João Falanga
- Jan 11, 2023
- 4 min read

What is Data Science?

Understanding Data Science and applications

Nowadays, when we talk about data science, we think of an umbrella that includes many things. So, I'm going to give you an example of part of what we usually call data science.

And the idea is, think of a company that sells ice cream or other cold items that we like to drink, right? — in moments, mainly, hot — and when you start analyzing the monthly or daily sales and on the side of these numbers you put the temperature of the day or the average temperature of the month, you can notice that there is a relationship or, more specifically, a correlation between these two values, these two sequences of values.

When the temperature is higher, more ice cream is consumed, lower temperature is less, they grow together.

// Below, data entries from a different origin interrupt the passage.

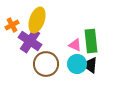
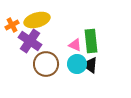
yellow ellipse: rotated 55 degrees clockwise
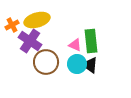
brown circle: moved 2 px up
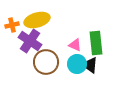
orange cross: rotated 16 degrees clockwise
green rectangle: moved 5 px right, 2 px down
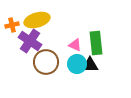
black triangle: rotated 36 degrees counterclockwise
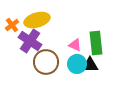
orange cross: rotated 24 degrees counterclockwise
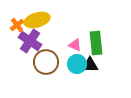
orange cross: moved 5 px right
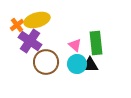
pink triangle: rotated 16 degrees clockwise
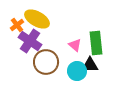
yellow ellipse: moved 1 px up; rotated 45 degrees clockwise
cyan circle: moved 7 px down
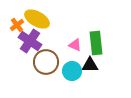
pink triangle: rotated 16 degrees counterclockwise
cyan circle: moved 5 px left
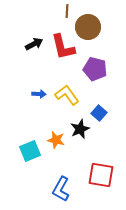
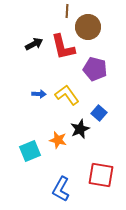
orange star: moved 2 px right
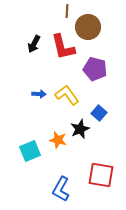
black arrow: rotated 144 degrees clockwise
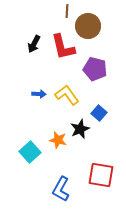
brown circle: moved 1 px up
cyan square: moved 1 px down; rotated 20 degrees counterclockwise
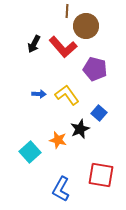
brown circle: moved 2 px left
red L-shape: rotated 28 degrees counterclockwise
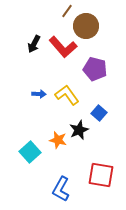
brown line: rotated 32 degrees clockwise
black star: moved 1 px left, 1 px down
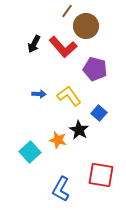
yellow L-shape: moved 2 px right, 1 px down
black star: rotated 18 degrees counterclockwise
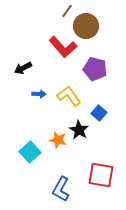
black arrow: moved 11 px left, 24 px down; rotated 36 degrees clockwise
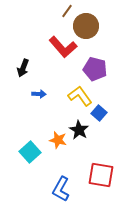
black arrow: rotated 42 degrees counterclockwise
yellow L-shape: moved 11 px right
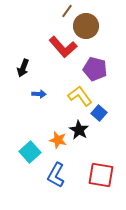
blue L-shape: moved 5 px left, 14 px up
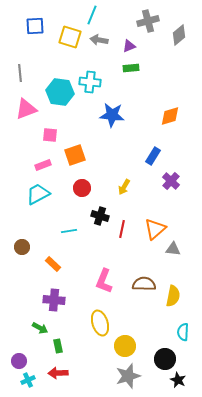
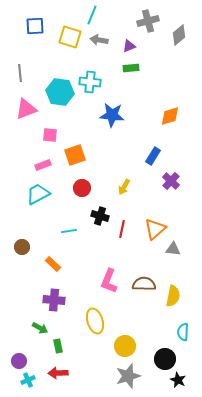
pink L-shape at (104, 281): moved 5 px right
yellow ellipse at (100, 323): moved 5 px left, 2 px up
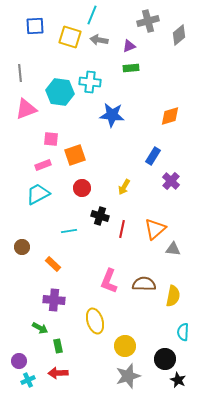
pink square at (50, 135): moved 1 px right, 4 px down
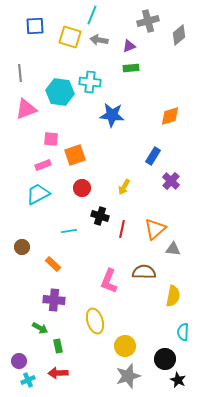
brown semicircle at (144, 284): moved 12 px up
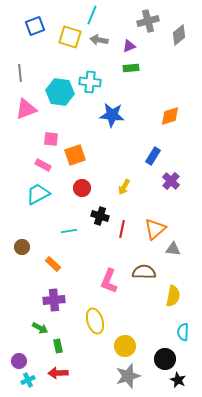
blue square at (35, 26): rotated 18 degrees counterclockwise
pink rectangle at (43, 165): rotated 49 degrees clockwise
purple cross at (54, 300): rotated 10 degrees counterclockwise
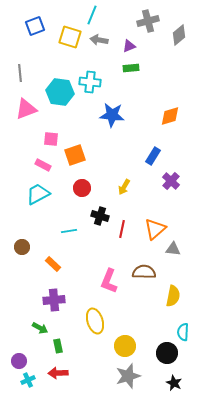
black circle at (165, 359): moved 2 px right, 6 px up
black star at (178, 380): moved 4 px left, 3 px down
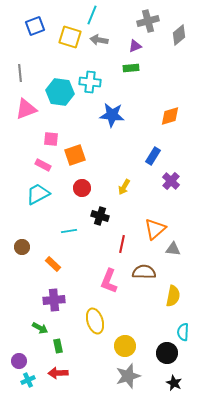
purple triangle at (129, 46): moved 6 px right
red line at (122, 229): moved 15 px down
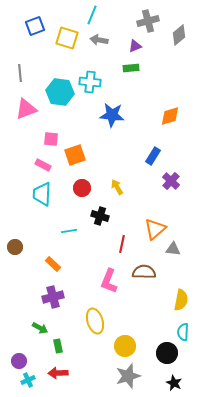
yellow square at (70, 37): moved 3 px left, 1 px down
yellow arrow at (124, 187): moved 7 px left; rotated 119 degrees clockwise
cyan trapezoid at (38, 194): moved 4 px right; rotated 60 degrees counterclockwise
brown circle at (22, 247): moved 7 px left
yellow semicircle at (173, 296): moved 8 px right, 4 px down
purple cross at (54, 300): moved 1 px left, 3 px up; rotated 10 degrees counterclockwise
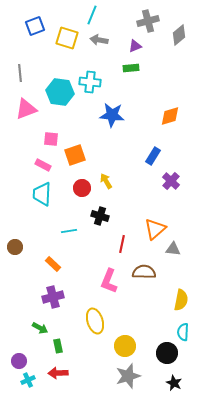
yellow arrow at (117, 187): moved 11 px left, 6 px up
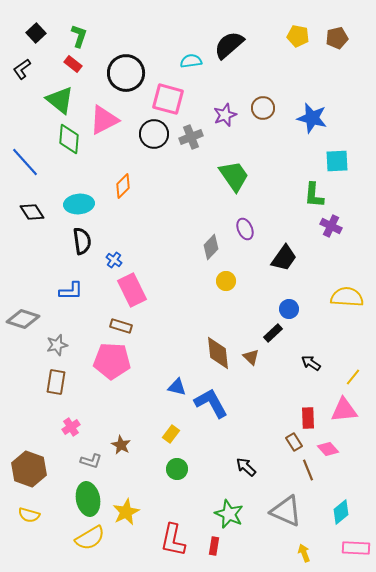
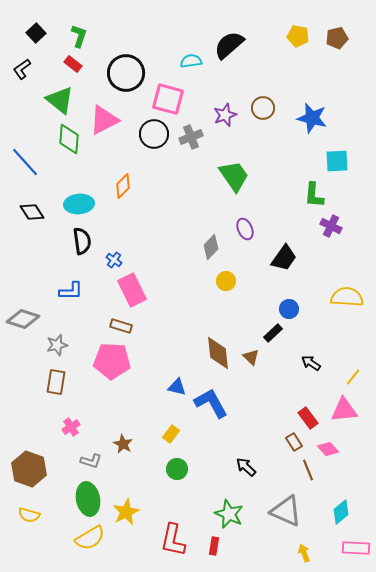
red rectangle at (308, 418): rotated 35 degrees counterclockwise
brown star at (121, 445): moved 2 px right, 1 px up
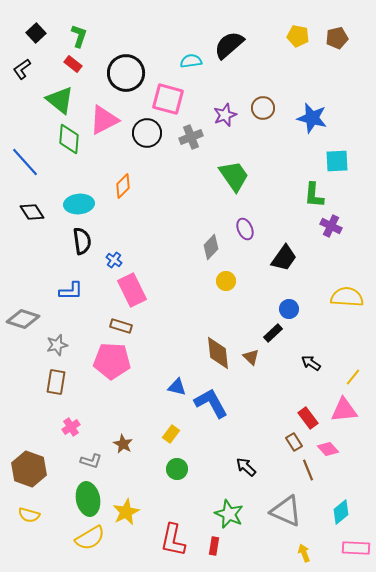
black circle at (154, 134): moved 7 px left, 1 px up
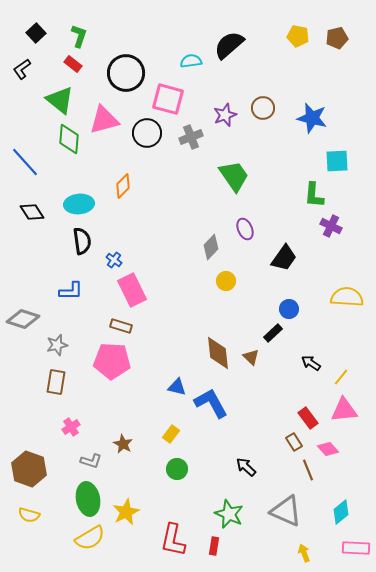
pink triangle at (104, 120): rotated 12 degrees clockwise
yellow line at (353, 377): moved 12 px left
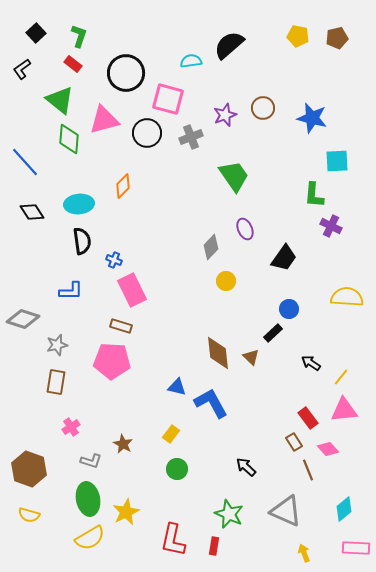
blue cross at (114, 260): rotated 14 degrees counterclockwise
cyan diamond at (341, 512): moved 3 px right, 3 px up
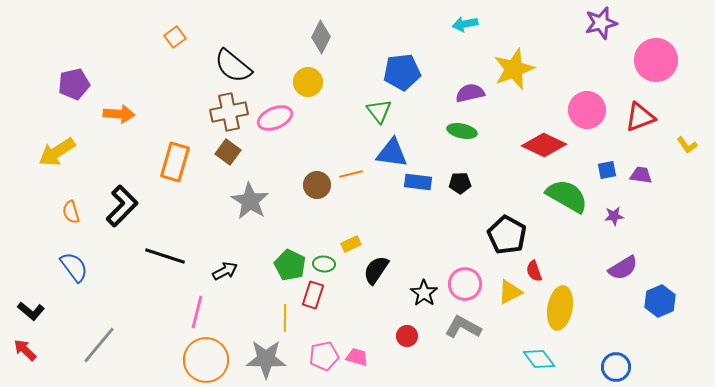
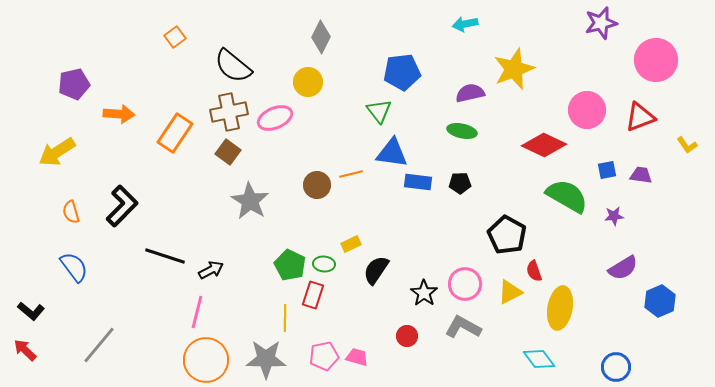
orange rectangle at (175, 162): moved 29 px up; rotated 18 degrees clockwise
black arrow at (225, 271): moved 14 px left, 1 px up
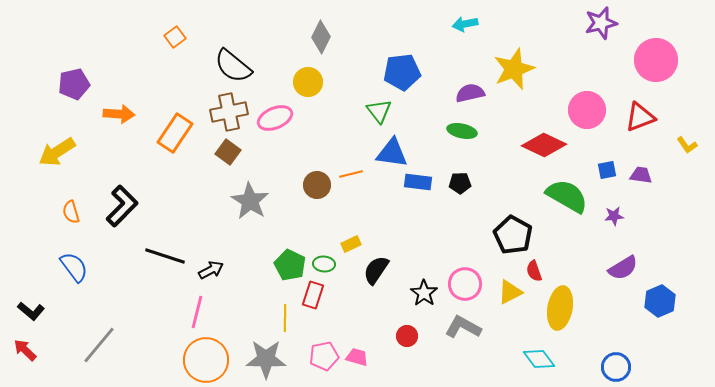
black pentagon at (507, 235): moved 6 px right
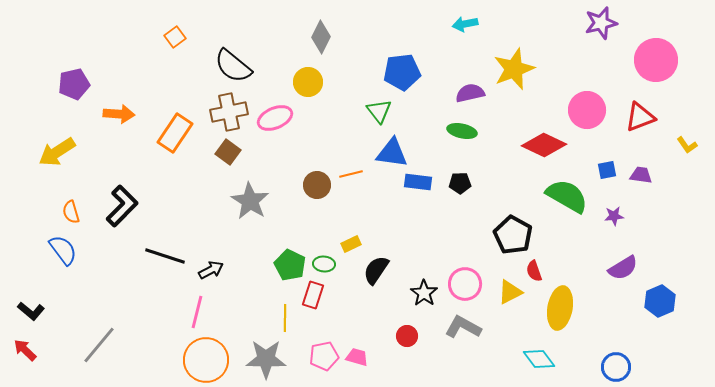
blue semicircle at (74, 267): moved 11 px left, 17 px up
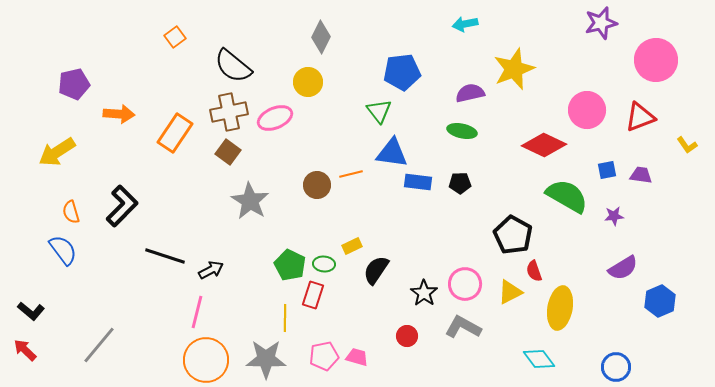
yellow rectangle at (351, 244): moved 1 px right, 2 px down
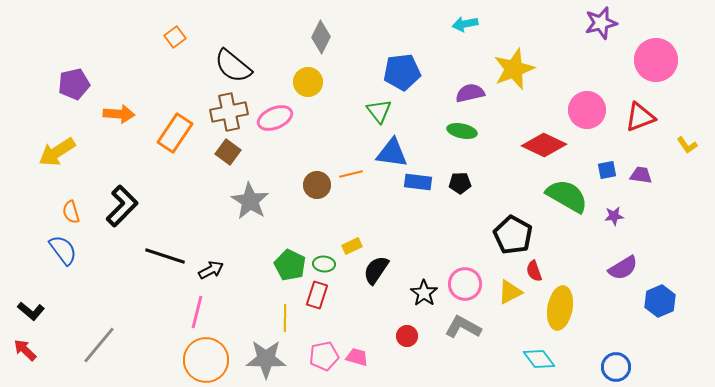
red rectangle at (313, 295): moved 4 px right
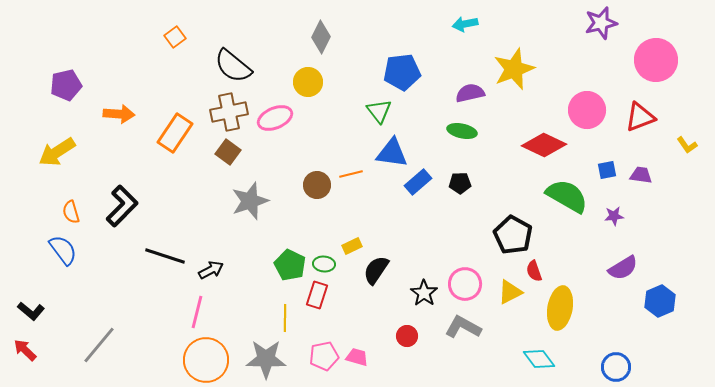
purple pentagon at (74, 84): moved 8 px left, 1 px down
blue rectangle at (418, 182): rotated 48 degrees counterclockwise
gray star at (250, 201): rotated 21 degrees clockwise
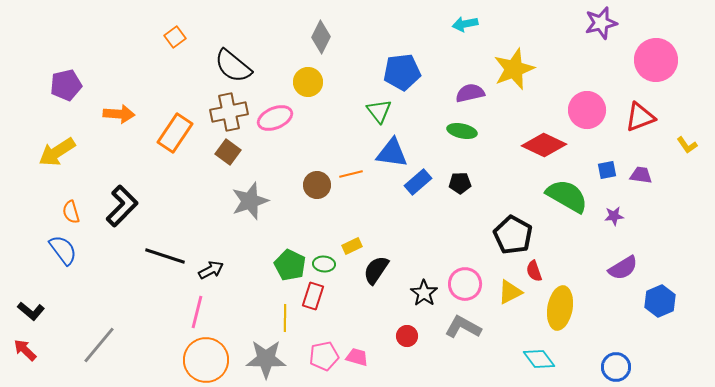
red rectangle at (317, 295): moved 4 px left, 1 px down
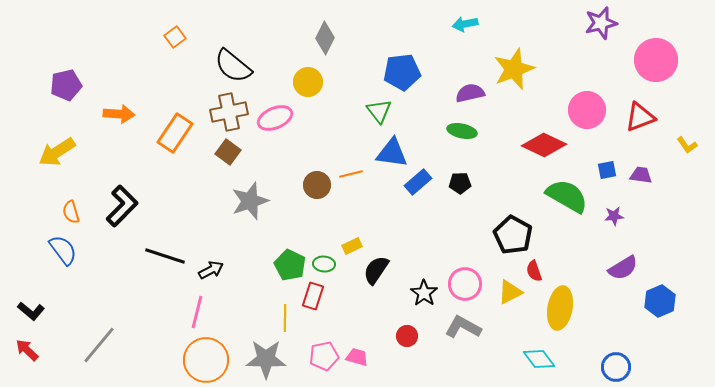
gray diamond at (321, 37): moved 4 px right, 1 px down
red arrow at (25, 350): moved 2 px right
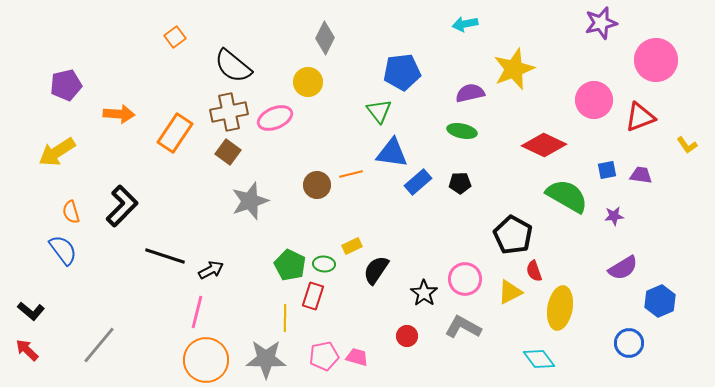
pink circle at (587, 110): moved 7 px right, 10 px up
pink circle at (465, 284): moved 5 px up
blue circle at (616, 367): moved 13 px right, 24 px up
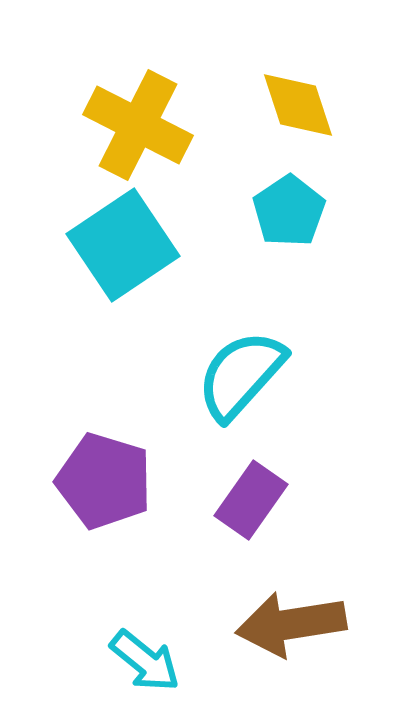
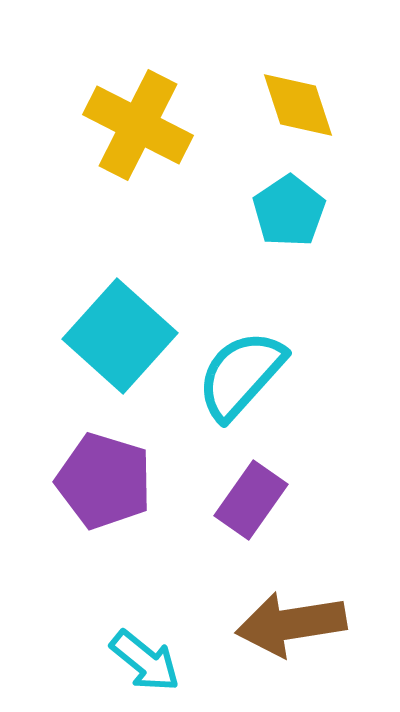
cyan square: moved 3 px left, 91 px down; rotated 14 degrees counterclockwise
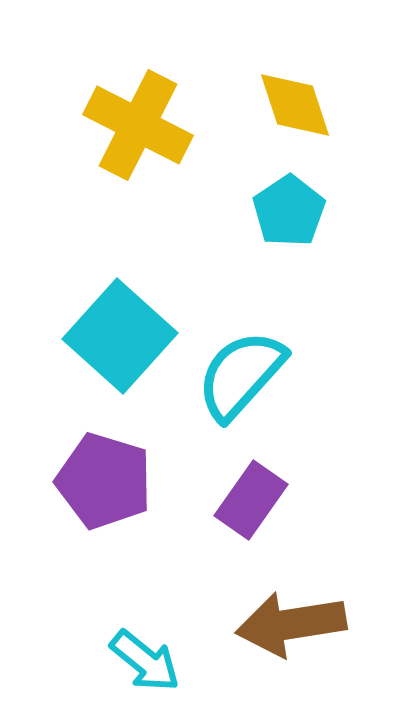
yellow diamond: moved 3 px left
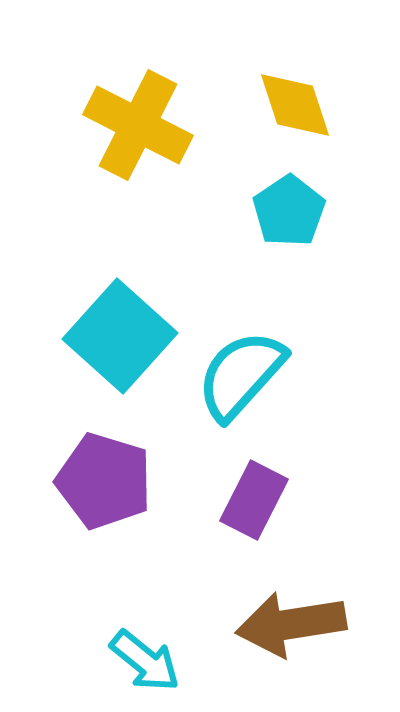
purple rectangle: moved 3 px right; rotated 8 degrees counterclockwise
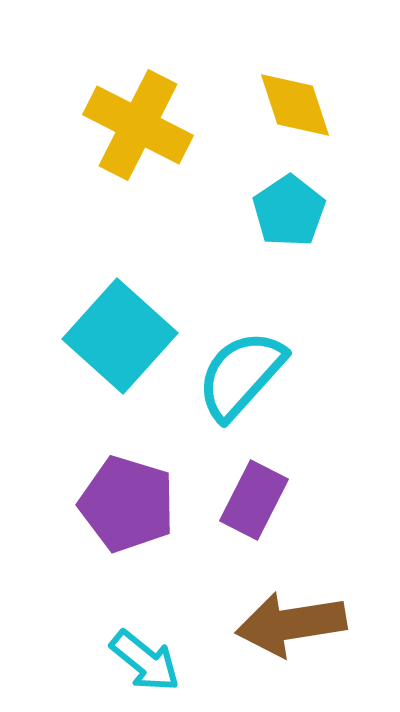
purple pentagon: moved 23 px right, 23 px down
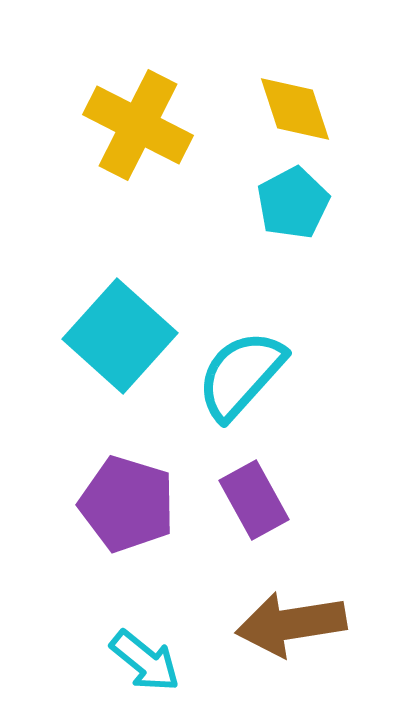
yellow diamond: moved 4 px down
cyan pentagon: moved 4 px right, 8 px up; rotated 6 degrees clockwise
purple rectangle: rotated 56 degrees counterclockwise
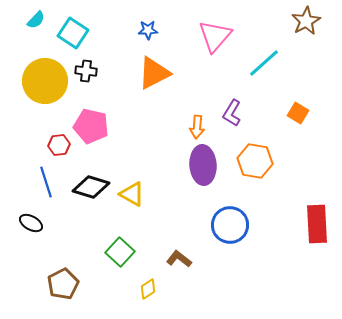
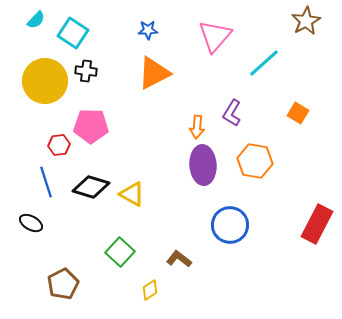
pink pentagon: rotated 12 degrees counterclockwise
red rectangle: rotated 30 degrees clockwise
yellow diamond: moved 2 px right, 1 px down
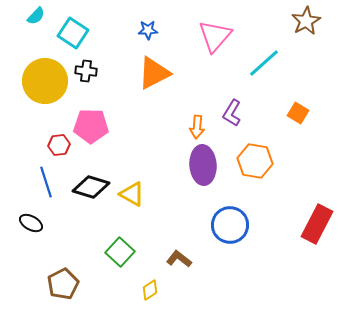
cyan semicircle: moved 4 px up
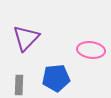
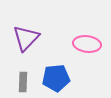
pink ellipse: moved 4 px left, 6 px up
gray rectangle: moved 4 px right, 3 px up
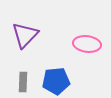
purple triangle: moved 1 px left, 3 px up
blue pentagon: moved 3 px down
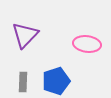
blue pentagon: rotated 12 degrees counterclockwise
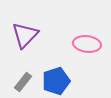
gray rectangle: rotated 36 degrees clockwise
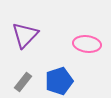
blue pentagon: moved 3 px right
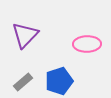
pink ellipse: rotated 8 degrees counterclockwise
gray rectangle: rotated 12 degrees clockwise
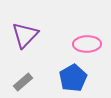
blue pentagon: moved 14 px right, 3 px up; rotated 12 degrees counterclockwise
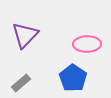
blue pentagon: rotated 8 degrees counterclockwise
gray rectangle: moved 2 px left, 1 px down
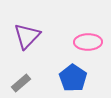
purple triangle: moved 2 px right, 1 px down
pink ellipse: moved 1 px right, 2 px up
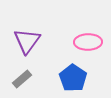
purple triangle: moved 5 px down; rotated 8 degrees counterclockwise
gray rectangle: moved 1 px right, 4 px up
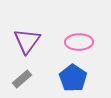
pink ellipse: moved 9 px left
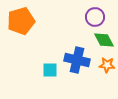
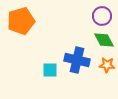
purple circle: moved 7 px right, 1 px up
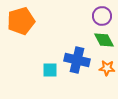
orange star: moved 3 px down
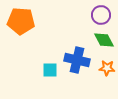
purple circle: moved 1 px left, 1 px up
orange pentagon: rotated 20 degrees clockwise
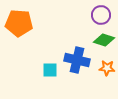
orange pentagon: moved 2 px left, 2 px down
green diamond: rotated 45 degrees counterclockwise
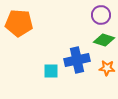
blue cross: rotated 25 degrees counterclockwise
cyan square: moved 1 px right, 1 px down
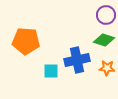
purple circle: moved 5 px right
orange pentagon: moved 7 px right, 18 px down
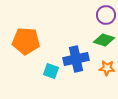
blue cross: moved 1 px left, 1 px up
cyan square: rotated 21 degrees clockwise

Or even other variables, you look at the variable “if the weather is cloudy” or “if it rained” and you realize that the correlation is the opposite. When it rains, there is less consumption. And you can find this type of behavior that is not necessarily a relationship of cause, but a correlation between these numbers.

What is exploratory analysis?

So, it looks like the data scientist person is grappling with a question that they don't quite know what they're looking for. Does this have to do with that name that is used a lot, exploratory analysis?

That term was coined quite recently, by the way, you know? Less than a century, 50 years ago. To define and separate two parts in studying the data because one part is really testing a theory that I have, a hypothesis, that I want to see if it's true. So if I have a theory that when it's hot, it sells more, I can do a test for that, or other things, for example, the theory that a medicine cures the flu, and then I do a test for that.

So, this is a phase I can work on, but before that, you can have another phase that is simply looking at the data, seeing what you find there and this is the exploratory analysis phase. With that, you can find a lot of things you don't expect, raise questions based on the data you've looked at, and after you raise all the questions, intuitions, hypotheses, you put them to the test, create models and do other things.

Real example of exploratory analysis

There is another example, which is an online School, and there we have several courses and different people.

People take courses and study, but as it is online and can be used at any time, there are people who study once a week, twice a week, 3 times a week, occasionally, once in a while, with or without rhythm, it has everything. And, if you look at the data, one of the things you notice is that those who visit twice a week or more (the platform) have a rate of completion of courses in the short, medium and long term that is totally different from those who visit at a slower pace. Smaller.

Which reminds me a little of the English course we take when we're kids, you go there on Mondays and Wednesdays or Tuesdays and Thursdays, you don't just go whenever you want, whenever you want, and period. Having a rhythm makes you keep that work in the medium-long term, so we see a correlation between having a rhythm with a medium-long term goal of completing several studies.

Now, if this is a consequence, a causal relationship or just a correlation, we have to do some tests to be certain.

What is Cause and Correlation?

Sometimes just being the correlation is a good sign for us to think “look as an educational institution, let's try to engage people to use the platform more because they will conclude and have a better use” or we think, it's a hypothesis.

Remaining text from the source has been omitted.